Doubt on the need for Topological Manifolds I happen to be trying to motivate physically and intuitively the need to use topological spaces.
So without using emerging concepts such as differentiable manifolds or extremely formal concepts as continuity I ask you:

What is so fundamental about physics that motivates and requires us to use topological spaces?

 A: Measurement instruments are not infinitely precise, however It is possibile to  distinguish objects using them. This is possible when the precision of them permits it. The precision of an instrument  around measured values is the physical corresponding of a neighborhood of a point. The fact that two measures can be distinguished by means of sufficiently precise instruments (though not infinitely precise) corresponds to the mathematical fact (Hausdorff property) that two distinct points, e.g., on the real line, admit corresponding neighbourhoods with empty intersection. I stress that I am referring to physical quantities that  can be described in a continuous way, in the sense that improving the precision of the instruments I always find new distinct values  and no point structure pops out (evidently all this may eventually  reveal to be  just an approximation valid to some extent only: the last word on our mathematical models to describe what exists  is of physics).

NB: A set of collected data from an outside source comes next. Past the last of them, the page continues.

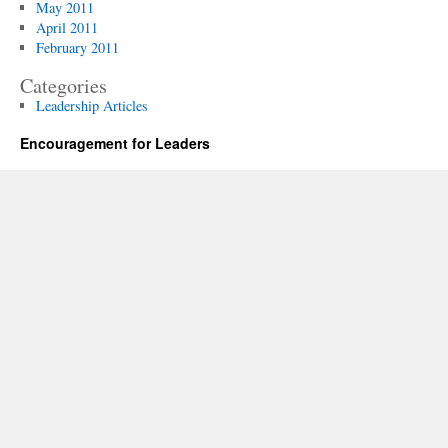
May 2011
April 2011
February 2011
Categories
Leadership Articles
Encouragement for Leaders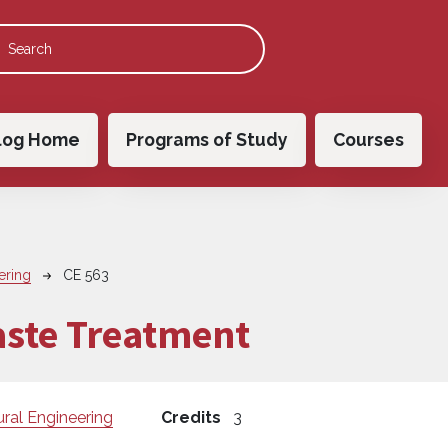
 navigation
log Home
Programs of Study
Courses
ering
CE 563
aste Treatment
ural Engineering
Credits
3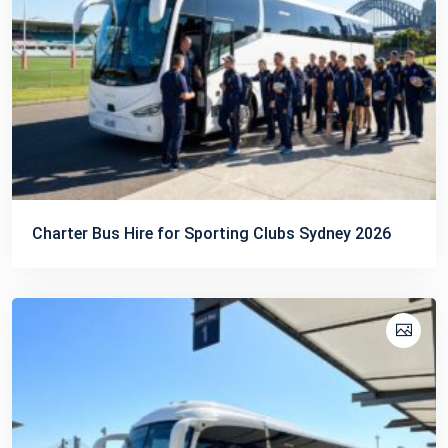
Charter Bus Hire for Sporting Clubs Sydney 2026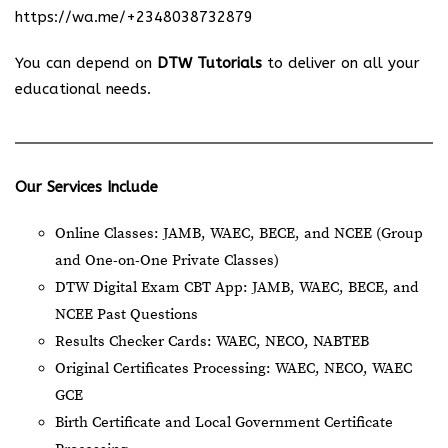
https://wa.me/+2348038732879
You can depend on
DTW Tutorials
to deliver on all your
educational needs.
Our Services Include
Online Classes: JAMB, WAEC, BECE, and NCEE (Group
and One-on-One Private Classes)
DTW Digital Exam CBT App: JAMB, WAEC, BECE, and
NCEE Past Questions
Results Checker Cards: WAEC, NECO, NABTEB
Original Certificates Processing: WAEC, NECO, WAEC
GCE
Birth Certificate and Local Government Certificate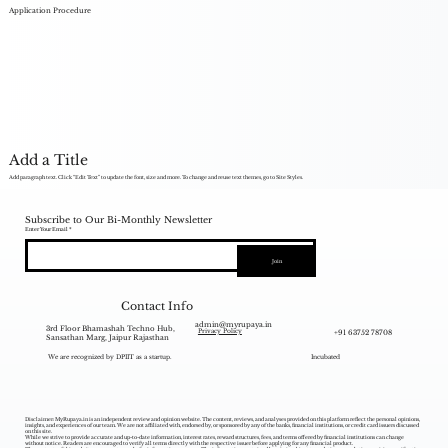
Application Procedure
Add a Title
Add paragraph text. Click “Edit Text” to update the font, size and more. To change and reuse text themes, go to Site Styles.
Subscribe to Our Bi-Monthly Newsletter
Enter Your Email
Join
Contact Info
admin@myrupaya.in
3rd Floor Bhamashah Techno Hub,
+91 63752 78708
Privacy Policy
Sansathan Marg, Jaipur Rajasthan
We are recognized by DPIIT as a startup.
Incubated
Disclaimer: MyRupaya.in is an independent review and opinion website. The content, reviews, and analyses provided on this platform reflect the personal opinions,
insights, and experiences of our team. We are not affiliated with, endorsed by, or sponsored by any of the banks, financial institutions, or credit card issuers discussed
on this site.
While we strive to provide accurate and up-to-date information, interest rates, reward structures, fees, and terms offered by financial institutions can change
without notice. Readers are encouraged to verify all terms directly with the respective issuer before applying for any financial product.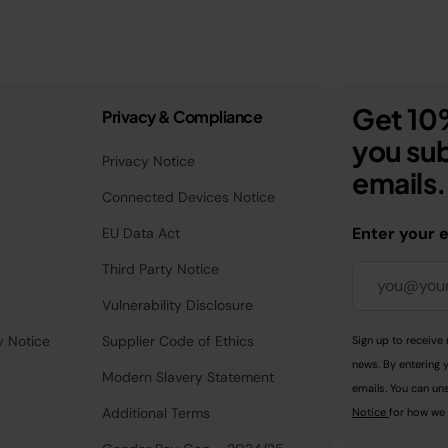
Get 10%
Privacy & Compliance
you sub
Privacy Notice
emails.
Connected Devices Notice
Enter your 
EU Data Act
Third Party Notice
Vulnerability Disclosure
y Notice
Supplier Code of Ethics
Sign up to receive 
news. By entering 
Modern Slavery Statement
emails. You can uns
Additional Terms
Notice
for how we 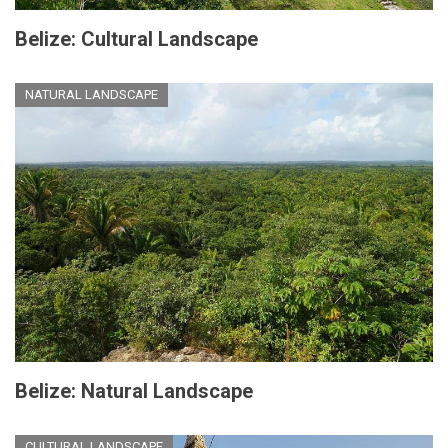
Belize: Cultural Landscape
NATURAL LANDSCAPE
Belize: Natural Landscape
CULTURAL LANDSCAPE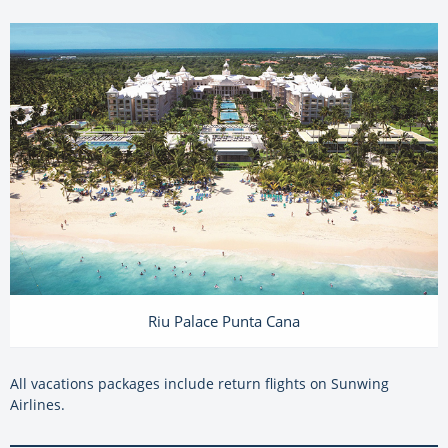
Riu Palace Punta Cana
All vacations packages include return flights on Sunwing
Airlines.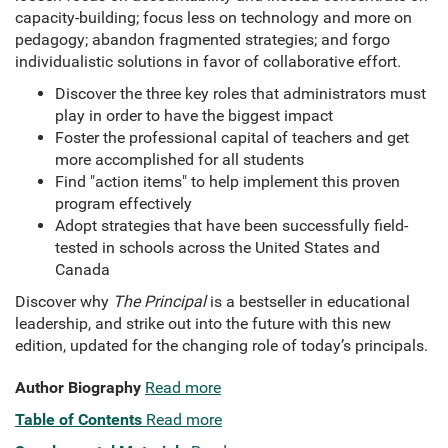
capacity-building; focus less on technology and more on
pedagogy; abandon fragmented strategies; and forgo
individualistic solutions in favor of collaborative effort.
Discover the three key roles that administrators must
play in order to have the biggest impact
Foster the professional capital of teachers and get
more accomplished for all students
Find "action items" to help implement this proven
program effectively
Adopt strategies that have been successfully field-
tested in schools across the United States and
Canada
Discover why
The Principal
is a bestseller in educational
leadership, and strike out into the future with this new
edition, updated for the changing role of today’s principals.
Author Biography
Read more
Table of Contents
Read more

In this way, standard notions of topology, more precisely Hausdorff topology, arise naturally and quite generally  in the physical context. When the set of physical entities you want to describe are also determined by using mutually compatible  coordinate systems, the notion of manifold (topological or differentiable depending on your requirements on the mutual compatibility of the used coordinates) naturally enters the play. The notion of topological manifold actually also assumes another technical requirement on the topology (a countable topological basis giving rise to the so called paracompactness property). This hypothesis is difficult to physically  justify in elementary contexts and in fact, also in mathematics, it is not always required.
A fundamental context concerns the physical representation of events. They are represented in terms of spatial position and time location. To measure that information you use real  instruments, rulers and clocks. The above discussion naturally leads to a basic  representation in terms of a Hausdorff space, before introducing other more sophisticated structures,  where the neighbourhoods are defined by the precision of instruments.
However there are many other cases, think of the representation of the equilibrium states of a thermodynamical system.
I stress that I mentioned only elementary and intuitive contexts where topology naturally enters. Considering more advanced subjects of physics, different types of topologies arise. Hausdorff property and second countability  cease to be relevant in some contexts essentially of quantum nature. QFT, Quantum Gravity, but also QM. There are classifications of classes of entangled states, in finite dimensional Hilbert spaces,  which refer to the Zariski topology.  As is known, that topology is not Hausdorff.
A: There have been a number of proposals motivated by quantum gravity to use non-Hausdorff manifolds to describe timeline splitting (as in the many worlds interpretation) and avoid time travel paradoxes.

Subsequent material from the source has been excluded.